As conservatives continue to celebrate a historic slate of recent Supreme Court victories—including the end of Roe v. Wade and major wins for the Second Amendment, school choice, and free speech rights—one significant case has gotten undeservedly lost in the mix.
In a Kennedy v. Bremerton School District, the Court issued a landmark ruling on religious liberty that will go a long way in protecting American citizens with deeply held religious convictions. In a 6-3 ruling, the Court affirmed a public high school football coach’s right to pray on the field after games—dealing a major blow to heavy-handed state censors and government officials who have been working for decades to eliminate faith from the public square.
Joe Kennedy, a Marine veteran, was an assistant coach for the Bremerton High School varsity football team—where he regularly took to the 50-yard line following games to kneel in silent prayer in thanksgiving to God. Eventually, some players on the team took note of the routine and opted to join him in his post-game prayers, which generally lasted as little as 15-30 seconds (they were at no point coerced into doing so). Seven years into Kennedy’s coaching career, however, his superintendent informed him the district was launching an investigation into his compliance with the school board’s “Religious-Related Activities and Practices,” eventually deciding that students were not permitted to join him in prayer—and that his prayers must be “non-demonstrative.”
But they didn’t stop there. The district later broadened its complaints about Kennedy’s praying and began questioning his “right to conduct a personal, private prayer” at all—ultimately denying Kennedy a religious exemption and barring him from any “demonstrative religious activity” whatsoever. In October 2015, the district placed Kennedy on administrative leave and prohibited him from “participating in any capacity in the BHS football program.”

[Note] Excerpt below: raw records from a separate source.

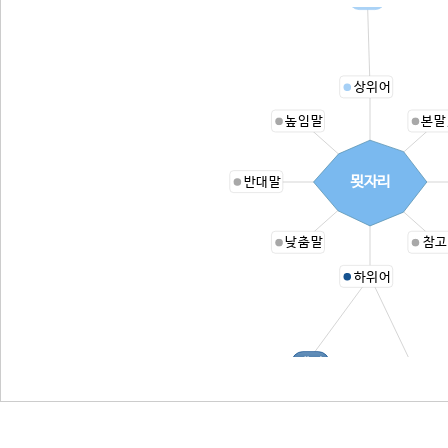
상위어
높임말
본말
묏자리
반대말
낮춤말
참고
하위어
대지
신후지지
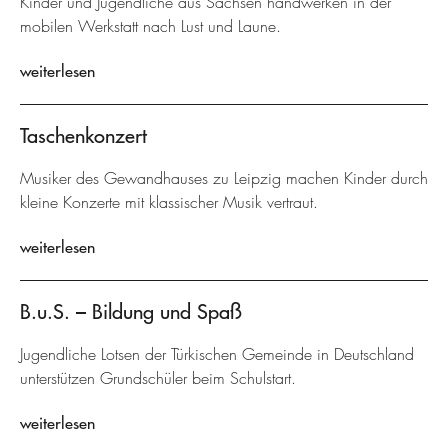
Kinder und Jugendliche aus Sachsen handwerken in der
mobilen Werkstatt nach Lust und Laune.
weiterlesen
Taschenkonzert
Musiker des Gewandhauses zu Leipzig machen Kinder durch
kleine Konzerte mit klassischer Musik vertraut.
weiterlesen
B.u.S. – Bildung und Spaß
Jugendliche Lotsen der Türkischen Gemeinde in Deutschland
unterstützen Grundschüler beim Schulstart.
weiterlesen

Kennedy then retained First Liberty Institute and Kirkland & Ellis, LLP as legal counsel and initiated a series of lawsuits—ultimately culminating in last month’s monumental decision, which held that Kennedy does, in fact, have a First Amendment right to pray in his capacity as coach.

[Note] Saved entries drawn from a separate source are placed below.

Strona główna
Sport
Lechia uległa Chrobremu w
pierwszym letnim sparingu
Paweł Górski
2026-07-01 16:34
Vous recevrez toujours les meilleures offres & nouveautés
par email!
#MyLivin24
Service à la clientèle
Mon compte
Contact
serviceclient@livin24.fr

“Both the Free Exercise and Free Speech Clauses of the First Amendment protect expressions like Mr. Kennedy’s,” Justice Neil Gorsuch wrote for the majority opinion, which was released on June 27. “Nor does a proper understanding of the Amendment’s Establishment Clause require the government to single out private religious speech for special disfavor. The Constitution and the best of our traditions counsel mutual respect and tolerance, not censorship and suppression, for religious and nonreligious views alike.”

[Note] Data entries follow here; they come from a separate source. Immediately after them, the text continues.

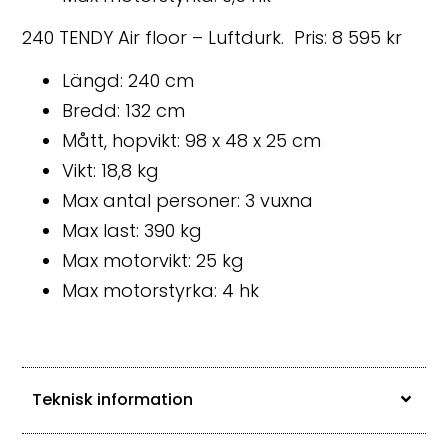
240 TENDY Air floor – Luftdurk. Pris: 8 595 kr
Längd: 240 cm
Bredd: 132 cm
Mått, hopvikt: 98 x 48 x 25 cm
Vikt: 18,8 kg
Max antal personer: 3 vuxna
Max last: 390 kg
Max motorvikt: 25 kg
Max motorstyrka: 4 hk
Teknisk information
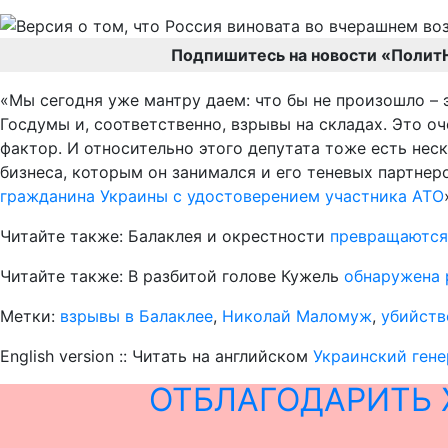
Подпишитесь на новости «Полит
«Мы сегодня уже мантру даем: что бы не произошло –
Госдумы и, соответственно, взрывы на складах. Это оч
фактор. И относительно этого депутата тоже есть неск
бизнеса, которым он занимался и его теневых партне
гражданина Украины с удостоверением участника АТО
Читайте также: Балаклея и окрестности
превращаются
Читайте также: В разбитой голове Кужель
обнаружена 
Метки:
взрывы в Балаклее
,
Николай Маломуж
,
убийств
English version :: Читать на английском
Украинский гене
ОТБЛАГОДАРИТЬ 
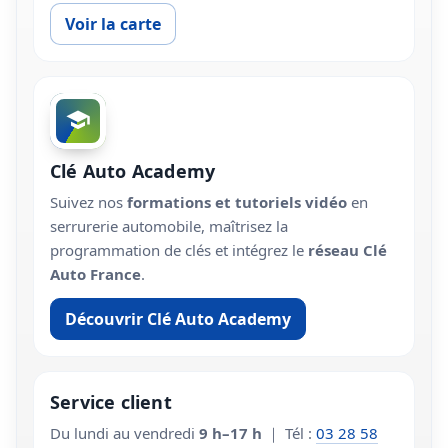
Voir la carte
Clé Auto Academy
Suivez nos
formations et tutoriels vidéo
en
serrurerie automobile, maîtrisez la
programmation de clés et intégrez le
réseau Clé
Auto France
.
Découvrir Clé Auto Academy
Service client
Du lundi au vendredi
9 h–17 h
｜ Tél :
03 28 58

The significance of the Court’s ruling for religious liberty is difficult to overstate—and for Kennedy, who was ruthlessly targeted by left-wing ideologues as part of their longstanding crusade to extinguish religion from public life, the victory is all the more meaningful.
“For my part, I can’t wait to get back to the field, to be with my guys, pushing them to be the best players that they can be, to give everything they have for every second of every game,” Kennedy wrote in an op-ed following the Court’s ruling.